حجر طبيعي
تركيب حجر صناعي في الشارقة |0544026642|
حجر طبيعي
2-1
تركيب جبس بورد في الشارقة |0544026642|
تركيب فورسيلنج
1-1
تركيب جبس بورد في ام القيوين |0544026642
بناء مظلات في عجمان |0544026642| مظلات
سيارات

■ ■ ■ ■ ■

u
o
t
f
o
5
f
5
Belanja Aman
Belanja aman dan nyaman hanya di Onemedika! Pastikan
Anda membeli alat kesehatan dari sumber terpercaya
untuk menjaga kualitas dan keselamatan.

■ ■ ■ ■ ■

• THE PROBLEM: Read through the entries above, and wherever a line holds the string "Belanja", copy it.

• FINISHED EXERCISE:
Belanja Aman
Belanja aman dan nyaman hanya di Onemedika! Pastikan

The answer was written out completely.